French phrase of the day: Tenir la chandelle

French phrase of the day: Tenir la chandelle
Photo: Annie Spratt/Unsplash/Nicolas Raymond
If a friend asks you to 'hold the candle' in France, you should read this before accepting.

Why do I need to know tenir la chandelle?

Because once you know its backstory, this expression is absolutely canny.

What does it mean?

Tenir la chandelle means 'to hold the candle', which is the French metaphor for 'third wheeling'.

It's for romantic settings only, that awkward situation of being the person having to watch two others really hitting it off and being eager to make oneself scarce as the first opportunity.

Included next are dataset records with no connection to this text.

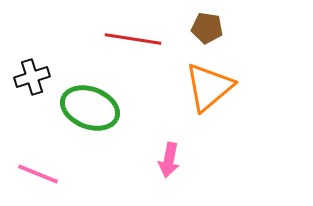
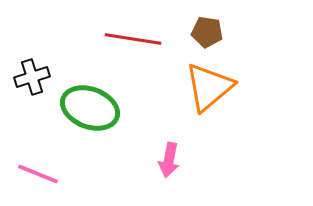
brown pentagon: moved 4 px down
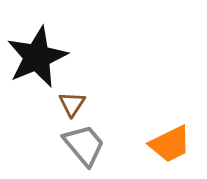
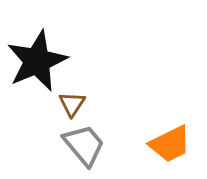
black star: moved 4 px down
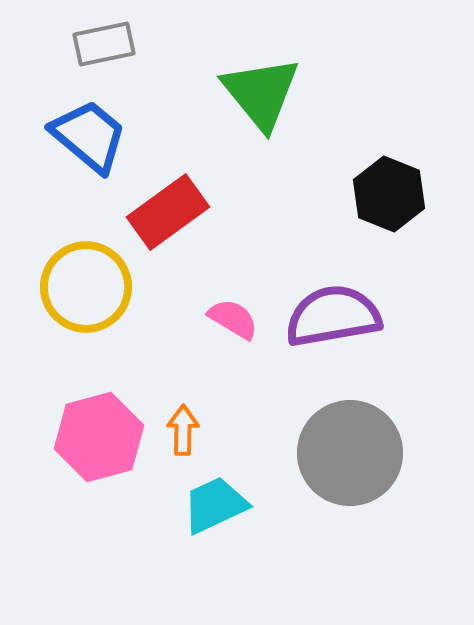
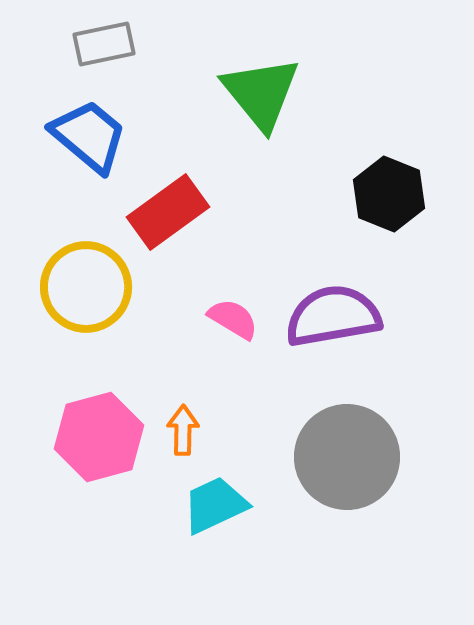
gray circle: moved 3 px left, 4 px down
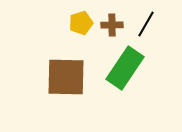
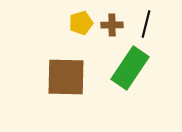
black line: rotated 16 degrees counterclockwise
green rectangle: moved 5 px right
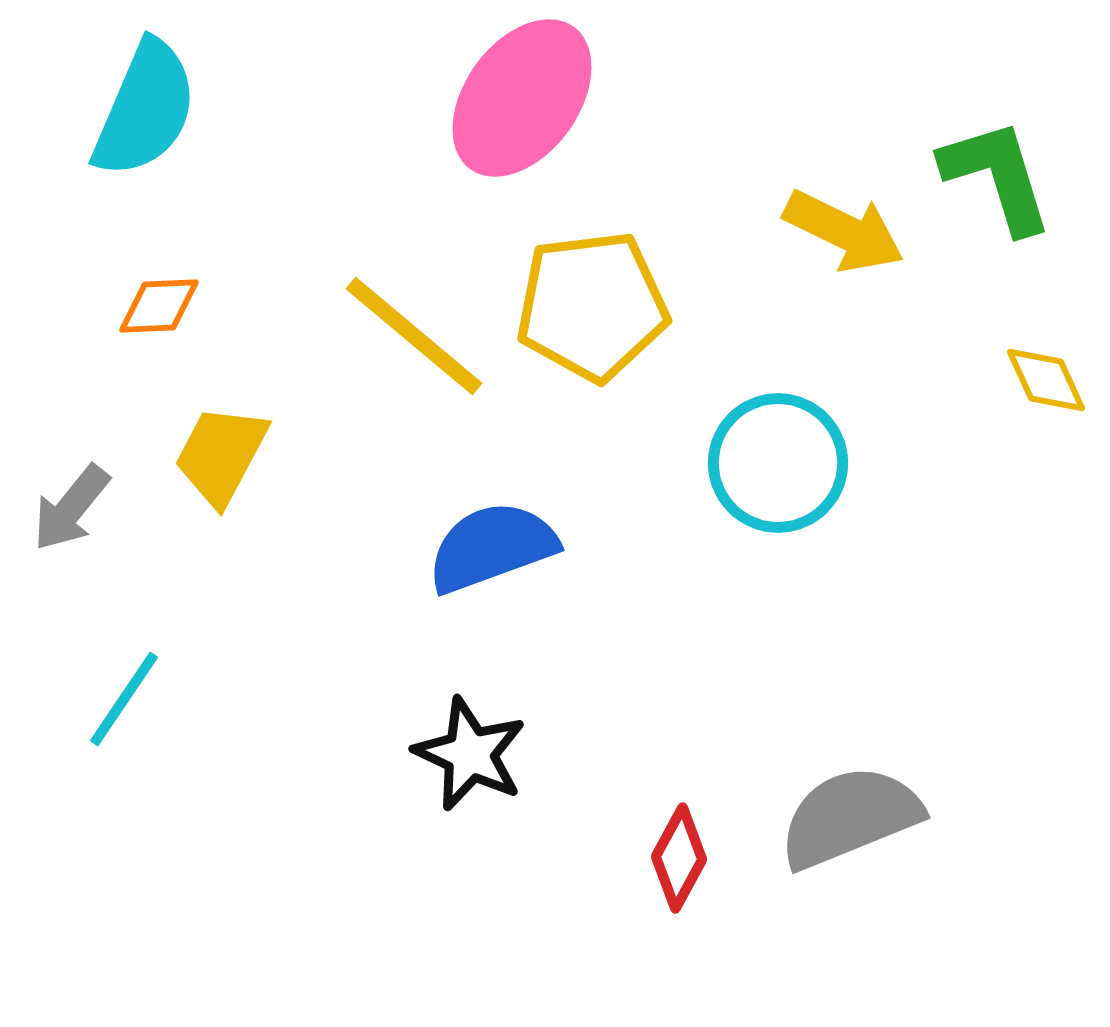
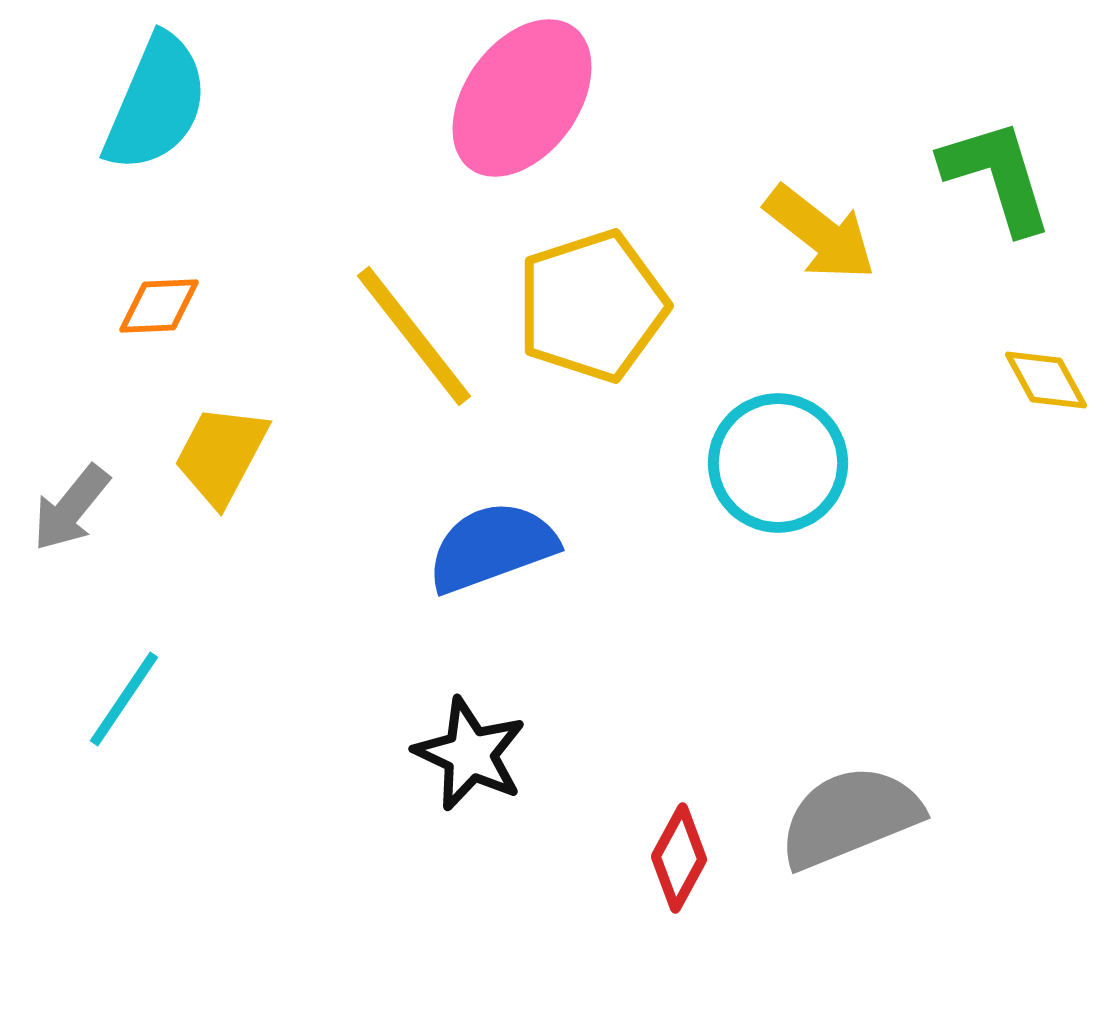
cyan semicircle: moved 11 px right, 6 px up
yellow arrow: moved 24 px left, 2 px down; rotated 12 degrees clockwise
yellow pentagon: rotated 11 degrees counterclockwise
yellow line: rotated 12 degrees clockwise
yellow diamond: rotated 4 degrees counterclockwise
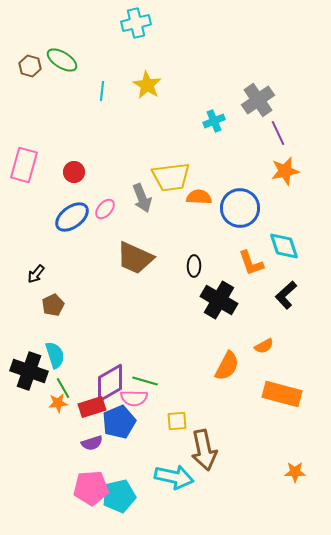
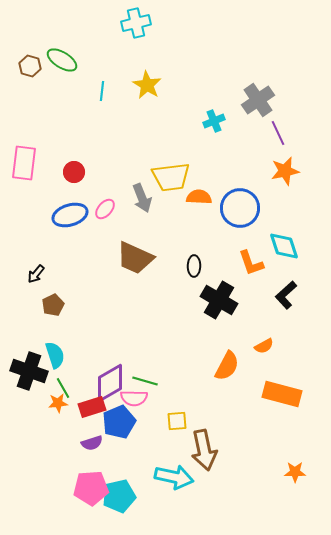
pink rectangle at (24, 165): moved 2 px up; rotated 8 degrees counterclockwise
blue ellipse at (72, 217): moved 2 px left, 2 px up; rotated 20 degrees clockwise
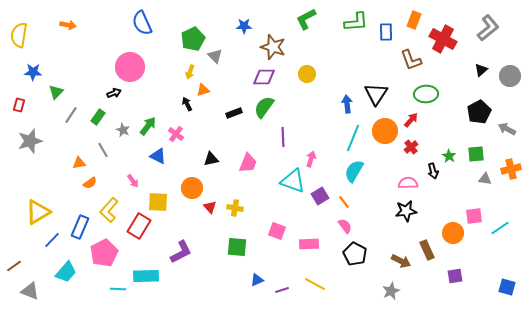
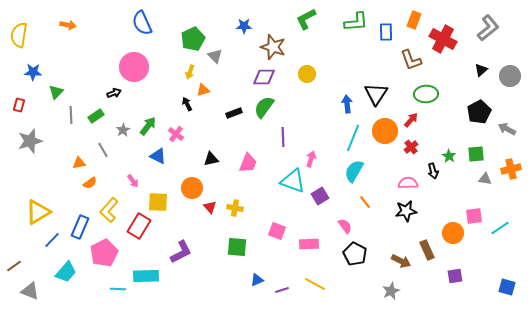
pink circle at (130, 67): moved 4 px right
gray line at (71, 115): rotated 36 degrees counterclockwise
green rectangle at (98, 117): moved 2 px left, 1 px up; rotated 21 degrees clockwise
gray star at (123, 130): rotated 16 degrees clockwise
orange line at (344, 202): moved 21 px right
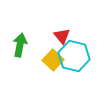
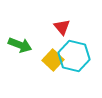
red triangle: moved 9 px up
green arrow: rotated 100 degrees clockwise
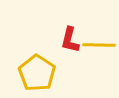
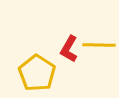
red L-shape: moved 1 px left, 9 px down; rotated 16 degrees clockwise
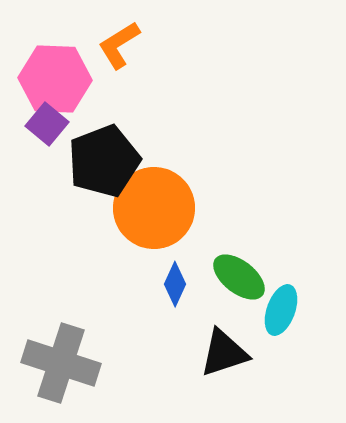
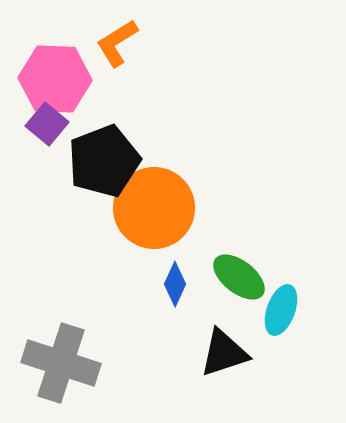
orange L-shape: moved 2 px left, 2 px up
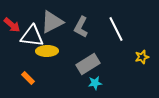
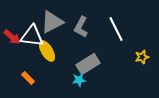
red arrow: moved 12 px down
yellow ellipse: rotated 60 degrees clockwise
cyan star: moved 16 px left, 3 px up
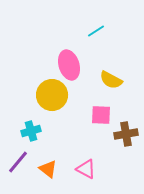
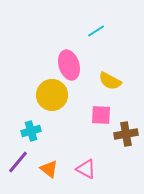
yellow semicircle: moved 1 px left, 1 px down
orange triangle: moved 1 px right
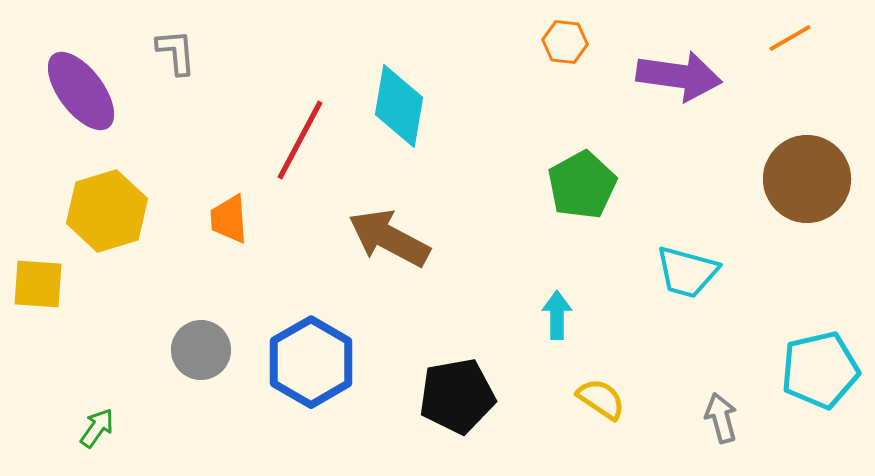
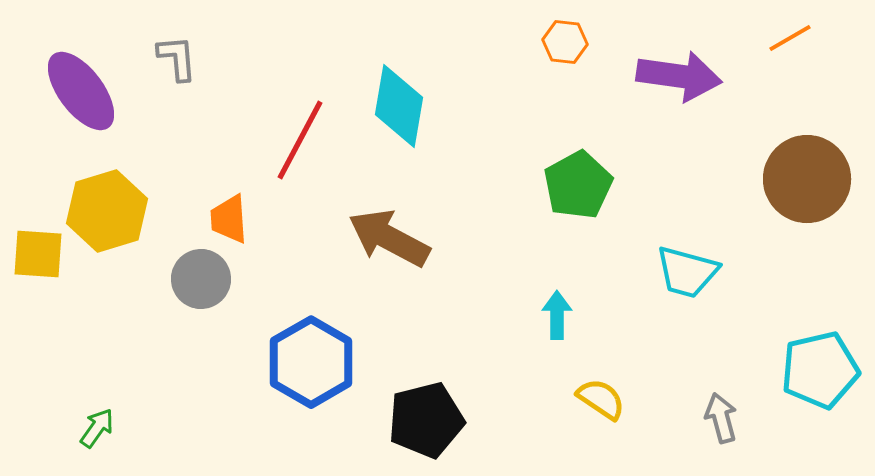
gray L-shape: moved 1 px right, 6 px down
green pentagon: moved 4 px left
yellow square: moved 30 px up
gray circle: moved 71 px up
black pentagon: moved 31 px left, 24 px down; rotated 4 degrees counterclockwise
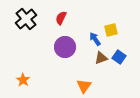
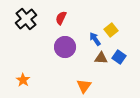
yellow square: rotated 24 degrees counterclockwise
brown triangle: rotated 24 degrees clockwise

Tenir la chandelle implies feeling superfluous, even unwanted –  what in English is sometimes known as 'feeling like a gooseberry'.


While not instinctively obvious, tenir la chandelle is actually a pretty logical expression once you know its origins.

Back in the day, before electricity and lightbulbs revolutionised how we live, you needed candles to see at night. 

Holding the candle during romantic dinners was therefore a tedious task pushed onto valets or servants who turned their backs to the couple so as not to disturb, which must have been excruciatingly awkward at times.

Use it like this

C'est la dernère fois que je tiens la chandelle toute la soirée. – That's the last time I'm playing gooseberry all night.

Si tu ne viens pas alors moi non plus, je n'ai pas envie de tenir la chandelle toute la journée. – If you're not going I don't want to come either, I don't want to be a third wheel all night.

Ce qui est cool avec eux, c'est que je n'ai jamais l'impression de tenir la chandelle quand on sort tous les trois. – What's cool about them is that I never feel like I'm third wheeling when we go out all three of us.